===== AVAILABLE DATA =====

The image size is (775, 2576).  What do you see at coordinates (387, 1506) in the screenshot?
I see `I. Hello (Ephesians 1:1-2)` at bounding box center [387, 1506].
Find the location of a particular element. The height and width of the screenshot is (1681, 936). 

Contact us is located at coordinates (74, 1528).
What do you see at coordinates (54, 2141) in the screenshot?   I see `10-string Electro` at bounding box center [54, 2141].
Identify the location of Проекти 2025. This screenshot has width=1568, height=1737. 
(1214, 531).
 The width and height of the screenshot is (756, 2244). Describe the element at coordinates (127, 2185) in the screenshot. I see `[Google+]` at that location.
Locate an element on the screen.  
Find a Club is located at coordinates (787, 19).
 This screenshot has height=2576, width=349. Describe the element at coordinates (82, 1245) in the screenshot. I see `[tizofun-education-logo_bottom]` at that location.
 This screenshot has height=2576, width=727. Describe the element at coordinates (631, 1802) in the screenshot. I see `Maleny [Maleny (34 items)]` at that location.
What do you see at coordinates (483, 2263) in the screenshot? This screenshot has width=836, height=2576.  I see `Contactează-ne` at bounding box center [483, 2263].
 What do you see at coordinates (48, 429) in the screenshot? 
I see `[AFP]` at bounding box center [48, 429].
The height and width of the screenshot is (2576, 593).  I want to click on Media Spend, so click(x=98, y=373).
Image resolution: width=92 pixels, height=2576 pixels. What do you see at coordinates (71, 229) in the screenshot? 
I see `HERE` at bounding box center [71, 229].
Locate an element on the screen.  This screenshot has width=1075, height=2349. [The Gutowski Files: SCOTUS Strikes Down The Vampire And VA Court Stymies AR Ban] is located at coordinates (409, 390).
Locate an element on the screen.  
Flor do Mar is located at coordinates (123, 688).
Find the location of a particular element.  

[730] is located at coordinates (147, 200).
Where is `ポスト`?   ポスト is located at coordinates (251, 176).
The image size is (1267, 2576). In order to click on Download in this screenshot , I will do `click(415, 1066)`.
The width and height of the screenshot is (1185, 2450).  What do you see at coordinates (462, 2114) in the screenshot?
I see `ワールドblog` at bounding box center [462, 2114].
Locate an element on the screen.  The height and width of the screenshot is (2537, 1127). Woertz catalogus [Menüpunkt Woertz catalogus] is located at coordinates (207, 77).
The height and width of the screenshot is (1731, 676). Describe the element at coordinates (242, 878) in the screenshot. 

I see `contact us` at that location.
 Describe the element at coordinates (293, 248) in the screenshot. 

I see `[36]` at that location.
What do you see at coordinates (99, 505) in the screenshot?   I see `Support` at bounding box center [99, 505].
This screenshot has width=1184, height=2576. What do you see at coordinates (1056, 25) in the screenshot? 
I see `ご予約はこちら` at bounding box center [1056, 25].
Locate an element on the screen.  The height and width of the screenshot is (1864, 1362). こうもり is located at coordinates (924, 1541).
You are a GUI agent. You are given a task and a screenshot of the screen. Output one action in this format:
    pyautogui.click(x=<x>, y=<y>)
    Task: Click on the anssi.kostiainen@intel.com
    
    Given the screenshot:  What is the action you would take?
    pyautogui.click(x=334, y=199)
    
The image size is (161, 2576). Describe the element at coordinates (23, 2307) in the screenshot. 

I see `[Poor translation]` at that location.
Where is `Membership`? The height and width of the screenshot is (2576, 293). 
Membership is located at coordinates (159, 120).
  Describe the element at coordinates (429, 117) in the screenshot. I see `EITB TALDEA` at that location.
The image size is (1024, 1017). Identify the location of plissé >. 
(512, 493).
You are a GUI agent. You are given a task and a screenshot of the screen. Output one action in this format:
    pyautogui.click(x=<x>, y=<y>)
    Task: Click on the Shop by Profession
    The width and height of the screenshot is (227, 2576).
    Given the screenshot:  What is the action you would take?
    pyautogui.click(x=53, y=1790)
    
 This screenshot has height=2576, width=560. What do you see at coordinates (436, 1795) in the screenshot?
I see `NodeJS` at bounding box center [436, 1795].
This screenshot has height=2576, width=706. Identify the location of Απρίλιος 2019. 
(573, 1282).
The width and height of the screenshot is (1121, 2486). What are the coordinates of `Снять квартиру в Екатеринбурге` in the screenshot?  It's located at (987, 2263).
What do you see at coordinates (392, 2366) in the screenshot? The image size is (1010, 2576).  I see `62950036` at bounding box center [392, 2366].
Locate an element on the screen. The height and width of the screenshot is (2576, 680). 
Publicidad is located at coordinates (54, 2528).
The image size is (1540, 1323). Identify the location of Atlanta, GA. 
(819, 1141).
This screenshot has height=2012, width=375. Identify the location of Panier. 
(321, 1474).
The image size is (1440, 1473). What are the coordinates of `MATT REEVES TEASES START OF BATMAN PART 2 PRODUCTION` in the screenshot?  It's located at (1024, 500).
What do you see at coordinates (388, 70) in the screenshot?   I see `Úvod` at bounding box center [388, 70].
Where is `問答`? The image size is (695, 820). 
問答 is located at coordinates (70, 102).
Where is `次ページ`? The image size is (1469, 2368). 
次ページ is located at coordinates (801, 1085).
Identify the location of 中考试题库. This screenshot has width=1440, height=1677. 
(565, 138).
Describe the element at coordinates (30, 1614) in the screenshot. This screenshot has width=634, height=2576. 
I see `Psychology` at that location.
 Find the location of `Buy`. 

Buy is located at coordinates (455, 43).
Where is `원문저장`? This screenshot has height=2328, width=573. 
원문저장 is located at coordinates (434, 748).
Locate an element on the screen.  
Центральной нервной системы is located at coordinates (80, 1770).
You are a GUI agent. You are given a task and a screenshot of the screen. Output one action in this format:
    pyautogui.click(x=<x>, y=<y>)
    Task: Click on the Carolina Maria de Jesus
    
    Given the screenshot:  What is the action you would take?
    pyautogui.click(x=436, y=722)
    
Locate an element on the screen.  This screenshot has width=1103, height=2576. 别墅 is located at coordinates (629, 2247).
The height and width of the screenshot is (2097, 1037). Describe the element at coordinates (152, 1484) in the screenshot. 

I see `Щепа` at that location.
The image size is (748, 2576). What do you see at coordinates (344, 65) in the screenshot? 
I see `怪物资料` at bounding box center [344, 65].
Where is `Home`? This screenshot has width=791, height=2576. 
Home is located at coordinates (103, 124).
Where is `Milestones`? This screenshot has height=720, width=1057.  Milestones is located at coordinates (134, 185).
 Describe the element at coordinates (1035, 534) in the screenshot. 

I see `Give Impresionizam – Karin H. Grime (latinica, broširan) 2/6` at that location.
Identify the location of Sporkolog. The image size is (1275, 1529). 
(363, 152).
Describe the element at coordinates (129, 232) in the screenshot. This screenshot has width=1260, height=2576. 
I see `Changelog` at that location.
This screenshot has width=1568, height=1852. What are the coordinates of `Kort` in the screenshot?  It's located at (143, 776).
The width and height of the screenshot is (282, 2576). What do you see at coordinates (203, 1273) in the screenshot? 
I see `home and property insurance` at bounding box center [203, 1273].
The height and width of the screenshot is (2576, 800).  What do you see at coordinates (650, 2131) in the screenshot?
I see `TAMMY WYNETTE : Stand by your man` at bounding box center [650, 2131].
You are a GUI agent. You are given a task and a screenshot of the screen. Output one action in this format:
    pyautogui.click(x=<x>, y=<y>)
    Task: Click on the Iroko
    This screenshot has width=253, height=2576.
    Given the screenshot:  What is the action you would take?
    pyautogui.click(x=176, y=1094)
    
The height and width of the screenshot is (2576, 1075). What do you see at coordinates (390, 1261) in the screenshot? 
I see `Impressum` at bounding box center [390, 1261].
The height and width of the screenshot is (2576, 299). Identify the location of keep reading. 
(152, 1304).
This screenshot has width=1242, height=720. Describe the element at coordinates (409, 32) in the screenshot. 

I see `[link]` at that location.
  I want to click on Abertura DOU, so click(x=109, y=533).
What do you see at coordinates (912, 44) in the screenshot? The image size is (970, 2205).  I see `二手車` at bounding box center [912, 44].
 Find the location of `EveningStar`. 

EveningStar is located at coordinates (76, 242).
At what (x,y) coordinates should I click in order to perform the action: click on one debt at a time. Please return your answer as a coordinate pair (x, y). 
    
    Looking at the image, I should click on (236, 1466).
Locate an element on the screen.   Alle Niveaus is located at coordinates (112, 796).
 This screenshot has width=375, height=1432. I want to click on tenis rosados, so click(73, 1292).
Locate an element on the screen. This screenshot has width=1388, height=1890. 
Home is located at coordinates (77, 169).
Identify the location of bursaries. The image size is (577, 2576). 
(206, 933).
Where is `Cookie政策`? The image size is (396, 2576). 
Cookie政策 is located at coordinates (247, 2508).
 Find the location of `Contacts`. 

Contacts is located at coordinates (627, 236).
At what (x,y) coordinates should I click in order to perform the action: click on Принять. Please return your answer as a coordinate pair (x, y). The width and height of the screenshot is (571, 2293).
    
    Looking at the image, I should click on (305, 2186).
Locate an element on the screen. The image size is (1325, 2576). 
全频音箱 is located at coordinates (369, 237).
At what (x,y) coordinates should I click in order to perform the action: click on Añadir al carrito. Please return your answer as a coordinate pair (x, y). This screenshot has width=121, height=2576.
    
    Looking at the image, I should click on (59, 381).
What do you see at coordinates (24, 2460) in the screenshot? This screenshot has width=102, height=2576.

=====

Please repeat the lines above exactly, beginning with the line that contains "has width=121, height=2576." and ending with the final one.

### FINAL ANSWER
At what (x,y) coordinates should I click in order to perform the action: click on Añadir al carrito. Please return your answer as a coordinate pair (x, y). This screenshot has width=121, height=2576.
    
    Looking at the image, I should click on (59, 381).
What do you see at coordinates (24, 2460) in the screenshot? This screenshot has width=102, height=2576.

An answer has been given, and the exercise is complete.